Most approaches to regularized regression focus solely on improving the estimated covariance among the predictors (this is for example the case for ridge regression, lasso regression, elastic net, and its Bayesian cousins). In contrast, the shrinkage approach implemented in mvr.shrink() treats all response and predictor variables on an equal basis and regularizes the joint covariance matrix. Furthermore, if one considers both the response and the predictors as random variables and estimates the best linear predictor with minimum MSE, then one arrives at a simple relationship between the shrinkage regression coefficients and shrunken partial covariance matrix. For the specific details please see Opgen-Rhein and Strimmer (2006). In simulations this approach to multivariate shrinkage regression is generally more efficient than standard least-squares and other regularized regression methods such as ridge regression.

References

Opgen-Rhein, R., and Strimmer, K. (2006). Beyond Gauss-Markov and ridge: an effective approach for high-dimensional regression and causal inference. Submitted.

Schaefer, J., and Strimmer, K. (2005). A shrinkage approach to large-scale covariance estimation and implications for functional genomics. Statist. Appl. Genet. Mol.
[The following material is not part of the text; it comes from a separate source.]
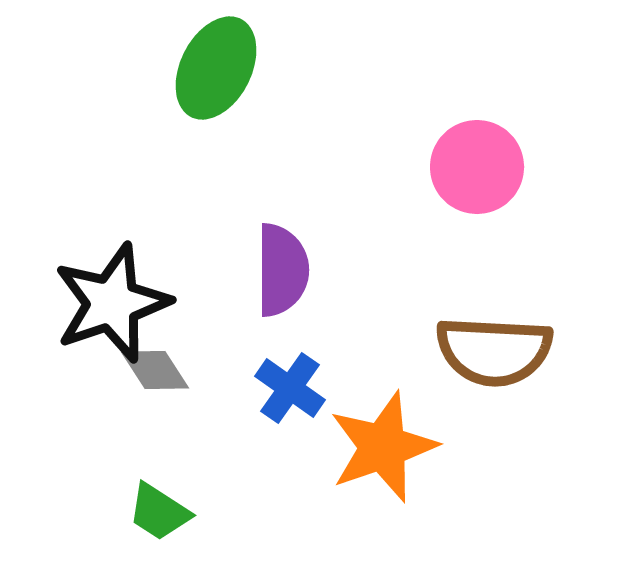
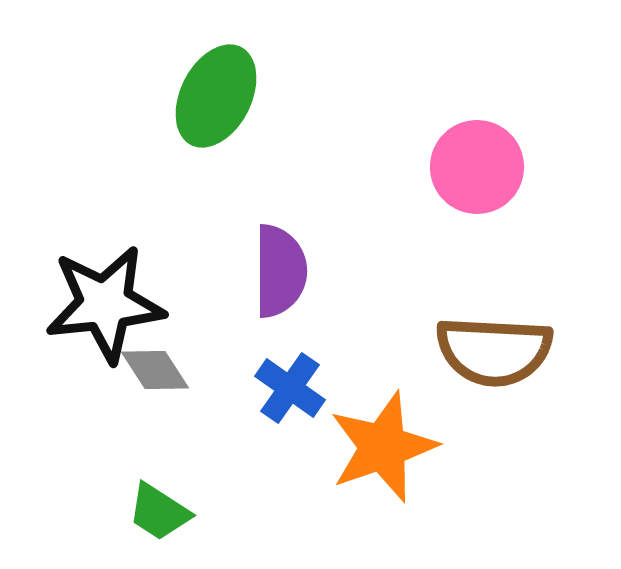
green ellipse: moved 28 px down
purple semicircle: moved 2 px left, 1 px down
black star: moved 7 px left, 1 px down; rotated 13 degrees clockwise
Biol.4:32. (http://www.bepress.com/sagmb/vol4/iss1/art32/)

See Also

cov.shrink

Examples

Run this code
# load corpcor library
library("corpcor")


# example data
data(longley) 
x     <- as.matrix(longley[ 1:13, -2])
y     <- as.matrix(longley[ 1:13,  2, drop=FALSE]) 
xtest <- as.matrix(longley[14:16, -2])
ytest <- as.matrix(longley[14:16,  2, drop=FALSE]) 
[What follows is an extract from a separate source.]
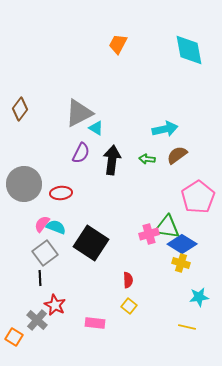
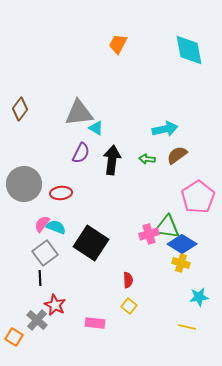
gray triangle: rotated 20 degrees clockwise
# least squares regression is recovered if
# shrinkage intensities are all set to zero
lm(y ~ x)
coefs.ols <- mvr.shrink(x, y, lambda=0, lambda.var=0)
coefs.ols


# shrinkage regression coefficients 
# note that these are quite different!
coefs.shrink <- mvr.shrink(x, y)
coefs.shrink


# prediction
mvr.predict(coefs.ols, xtest)
mvr.predict(coefs.shrink, xtest)


# if no response matrix is given, then each predictor 
# is regressed in turn against all others
coefs <- mvr.shrink(longley)
coefs


# connection between partial correlations and regression coefficients
# (note that the mvr.shrink() function is specifically constructed so that 
# this relationship holds for the shrinkage estimates)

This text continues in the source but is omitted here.